‘The Taylor Swift Songbook’ as University of Texas course: Everything we know so far

the-taylor-swift-songbook-as-university-of-texas-course-everything-we-know-so-far LOS ANGELES, CA - FEBRUARY 15: Singer Taylor Swift performs onstage during The 58th GRAMMY Awards at Staples Center on February 15, 2016 in Los Angeles, California. (Photo by Kevork Djansezian/Getty Images)

Taylor Swift is set to be honored in the United States academe again, months after receiving an honorary doctorate from New York University, as the University of Texas will offer a class about her.

Taylor Swift, one of the best-selling musicians of all time, continues to have an impact on music and literature, inspiring academics to create specialized courses to study her art.

This was not the first time Taylor’s diverse discography inspired a class. Earlier this year, the New York University Tisch School of the Arts offered a similar program.

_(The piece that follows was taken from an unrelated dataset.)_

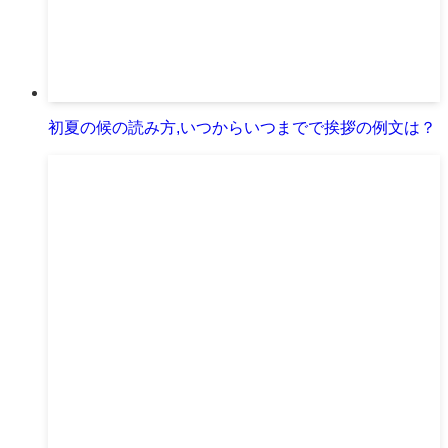
初夏の候の読み方,いつからいつまでで挨拶の例文は？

According to Billboard, the University of Texas is introducing a new English course that will focus on Taylor Swift’s rich literature – her award-winning songs.

The “Taylor Swift Songbook” will be available to undergraduate students in the University of Texas Liberal Arts Honors program by the fall of 2022.

The Taylor Swift UT course, titled “Literary Contests and Contexts – The Taylor Swift Songbook,” will focus primarily on Swift’s literary traditions in her songwriting process.

The course would not only study Taylor’s work, but also that of literary giants such as Wyatt, Keats, Plath, Dickinson, Chaucer, and Shakespeare.

Students at the University of Texas, on the other hand, may need to relax because they will not be spending hours studying literature from previous generations.

A Spotify account is recommended because the “Taylor Swift Songbook” course includes the albums “Lover,” “Folklore,” “Evermore,” and “Red (Taylor’s Version)” as required texts.

English Professor Elizabeth Scala said regarding the course:

“I want to take what Swift fans can already do at a sophisticated level, tease it out for them a bit with a different vocabulary, and then show them how, in fact, Swift draws on richer literary traditions in her songwriting, both topically but also formally in terms of how she uses references, metaphors, and clever manipulations of words. I’ll be showing students that these operations and interpretive moves one makes when reading her songs are appropriate to all forms of writing.”

Scala, a Swiftie at heart, will teach the course as a literature class rather than a music class.

Last February, New York University’s Tisch School of Arts offered a similar class, but from a music perspective, deconstructing her aversions and appeal through analyses of her music and public discourse about her career.